32 familles chrétiennes ont trouvé refuge et asile à Qa, qui se trouve à seulement 12 kilomètres de la frontière syrienne. Quoique la ville soit aussi chrétienne et veille sur ceux qui ont fui les rebelles pour cette raison, n’empêche pas les Khouris et les autres victimes comme eux de vivre dans un état de permanent de peur.  La première raison en est qu’ils peuvent entendre le grondement assourdi des tirs d’artillerie dans la Syrie toute proche. Le bruit diffuse bien au-delà de la frontière et sert de rappel constant de ce qui se passe dans leur pays. Le jour de l’interview, on pouvait voir une colonne de fumée s’élever derrière au-dessus de la chaîne de montagne à côté. La veille, un obus avait touché une station service du coté syrien de la frontière provoquant un incendie qui n’est toujours pas terminé. Il y a quatre semaines, les Khouris ont appris que leur maison avait été détruite après avoit été frappée par une roquette.

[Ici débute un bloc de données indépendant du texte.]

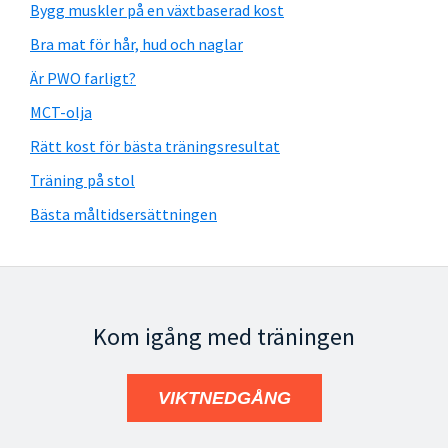
Bygg muskler på en växtbaserad kost
Bra mat för hår, hud och naglar
Är PWO farligt?
MCT-olja
Rätt kost för bästa träningsresultat
Träning på stol
Bästa måltidsersättningen
Kom igång med träningen
VIKTNEDGÅNG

Mais ce dont la famille a le plus peur, c’est de ses propres compatriotes Syriens. En tant que ville frontalière, Qa est un pôle d’attraction pour deux types de réfugiés, explique Mansour Saad. «Vous avez d’un côté les chrétiens qui fuient les rebelles,» dit-il. Et puis vous avez les réfugiés qui appartiennent aux familles des hommes qui combattent dans des rangs de l’ASL. Ces deux groupes antagonistes s’affrontent parfois dans leur exil libanais.»
«Il y a beaucoup de tension entre eux, » observe Saad. «Nous faisons de notre mieux pour maintenir les deux groupes séparés.»

Comme de nombreux chrétiens Libanais et Syriens, Saad est aussi un partisan du régime d’Assad. En tant que minorité religieuse au Moyen Orient, les Chrétiens n’ont guère d’autre choix que de s’aligner avec un homme fort qui peut les protéger, déclare Saad. «Les rebelles n’ont pas réussi à me convaincre qu’ils luttaient pour plus de démocratie, » affirme le maire.
Et si on peut franchement se des poser des questions sur le régime syrien, par exemple sur le fait « qu’il n’y a assurément pas de liberté d’expression en Syrie,» il considère que les rebelles ne sont pas mieux. Il y a avait peut-être des objectifs louables au début du soulèvement, mais l’insurrection a depuis été détournée par les islamistes, soutient le maire. «Et nous savons quel genre de musulmans a pris la tête de la rébellion : ceux qui voudraient ramener la population à l’âge de pierre.»

* Les noms des personnes citées ont été changés afin de protéger l’identité des personnes interviewées.